それを知った近所のかたが解決までの間、「畑として借りたい。畑にしたら農地扱いになり、固定資産税が不要になる」と言ってきました。畑の期間は農地扱いに、売却時は宅地扱いになるという、そんな都合のよいことができるのでしょうか。可能だとしたら手続きを教えてください。(兵庫県・69才・主婦)
【回答】
農地にするのは課税上の特例を得ようというのですから、建て替えまでの一時的なものではなく、本格的な耕作をして農地として利用することになります。

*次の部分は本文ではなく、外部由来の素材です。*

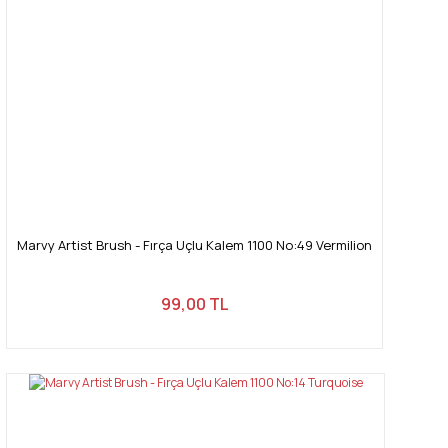
Marvy Artist Brush - Fırça Uçlu Kalem 1100 No:49 Vermilion
99,00 TL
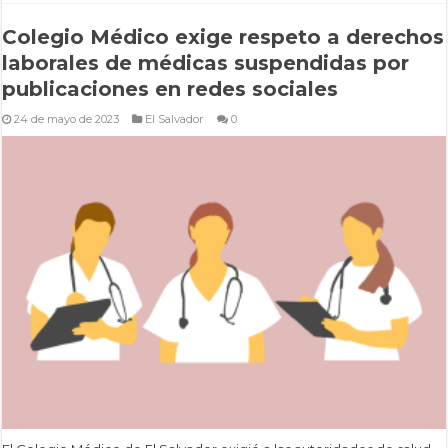
Colegio Médico exige respeto a derechos
laborales de médicas suspendidas por
publicaciones en redes sociales
24 de mayo de 2023
El Salvador
0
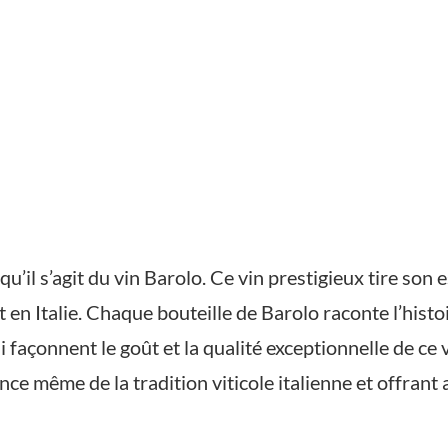
qu’il s’agit du vin Barolo. Ce vin prestigieux tire son
en Italie. Chaque bouteille de Barolo raconte l’histo
i façonnent le goût et la qualité exceptionnelle de ce 
ce même de la tradition viticole italienne et offrant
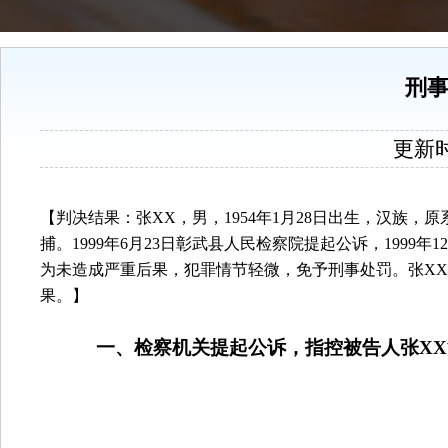
刑事
更新时间
【判决结果：张
XX
，男，
1954
年
1
月
28
日出生，汉族，原
捕。
1999
年
6
月
23
日彰武县人民检察院提起公诉，
1999
年
12
为未造成严重后果，犯罪情节轻微，免予刑事处罚。张
XX
果。】
一、检察机关提起公诉，指控被告人张
XX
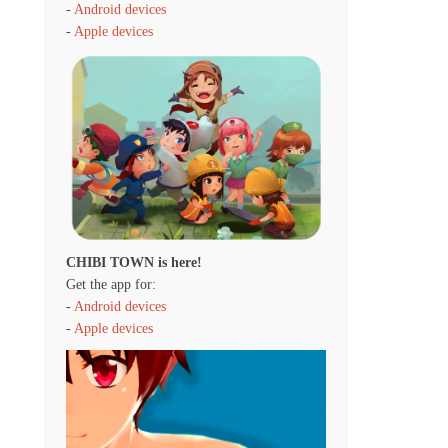
-
Android devices
-
Apple devices
CHIBI TOWN is here!
Get the app for:
-
Android devices
-
Apple devices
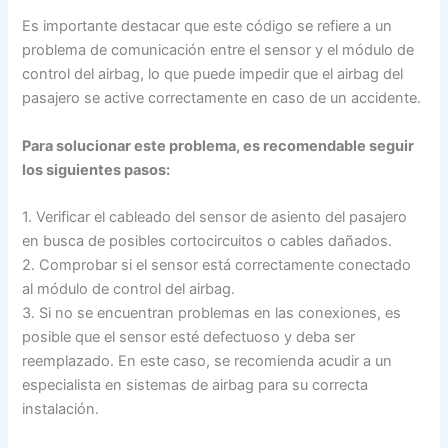
Es importante destacar que este código se refiere a un
problema de comunicación entre el sensor y el módulo de
control del airbag, lo que puede impedir que el airbag del
pasajero se active correctamente en caso de un accidente.
Para solucionar este problema, es recomendable seguir
los siguientes pasos:
1. Verificar el cableado del sensor de asiento del pasajero
en busca de posibles cortocircuitos o cables dañados.
2. Comprobar si el sensor está correctamente conectado
al módulo de control del airbag.
3. Si no se encuentran problemas en las conexiones, es
posible que el sensor esté defectuoso y deba ser
reemplazado. En este caso, se recomienda acudir a un
especialista en sistemas de airbag para su correcta
instalación.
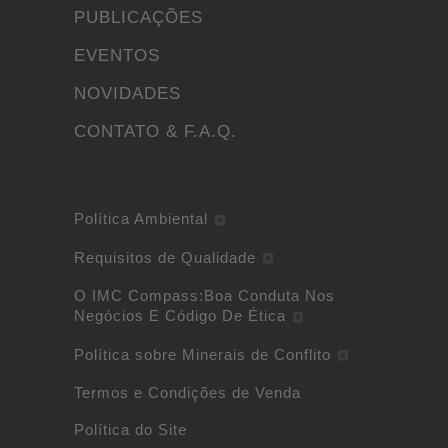
PUBLICAÇÕES
EVENTOS
NOVIDADES
CONTATO & F.A.Q.
Política Ambiental
Requisitos de Qualidade
O IMC Compass:Boa Conduta Nos
Negócios E Código De Ética
Política sobre Minerais de Conflito
Termos e Condições de Venda
Política do Site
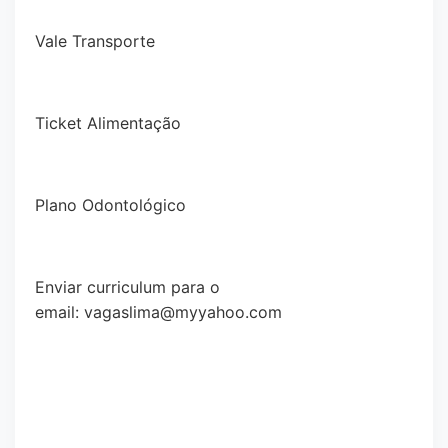
Vale Transporte
Ticket Alimentação
Plano Odontológico
Enviar curriculum para o
email:
vagaslima@myyahoo.com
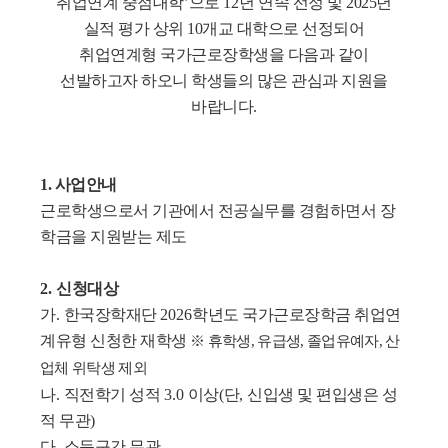
취업연계 중점대학
’
으로
12
년 연속 선정 및 2025년
실적 평가 상위 10개교 대학으로 선정되어
취업연계형 국가근로장학생을 다음과 같이
선발하고자 하오니
학생들의 많은 관심과 지원을
바랍니다
.
1. 사업안내
근로학생으로서 기관에서 전공실무를 경험하면서 장
학금을 지원받는 제도
2.
신청대상
가
.
한국장학재단
2026
학년도
국가근로장학금 취업연
계유형 신청한 재학생
※
휴학생
, 유급생, 졸업유예자,
산
업체 위탁생 제외
나
.
직전학기 성적
3.0
이상
(
단
,
신입생 및 편입생은 성
적 무관
)
다
.
소득구간 무관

そして、空き地の大半は借地とのことですが、借地契約は建物所有目的であると思われます。本格的な農地にするとなると、契約で定められた用途以外に使うことになるので「違約」を指摘され、契約解除を主張される恐れがあります。しかし、この点は地主の了解を得ておけば安心です。
農地の固定資産税は市街化区域外の農地であったり、市街化区域でも生産緑地地区内の農地(生産緑地)または特定生産緑地の指定を受けていれば評価も下がり税額も安くなります。市街化区域内農地でも軽減措置はありますが、東京・大阪・名古屋の三大都市圏の農地は宅地並みの課税になり、税額が安くなることはありません。所在場所により扱いが違うので市町村の課税課で確認することが大切です。
また、建物を解体すると住宅地として受けていた課税標準額の特例の適用がなくなり、税額が上がります。借地部分の税金は地主が負担するので、地主から地代の増額を要求される可能性もあります。そのことを考えると、税額の軽減措置を受けることが確認できれば、農地にすることも選択肢になります。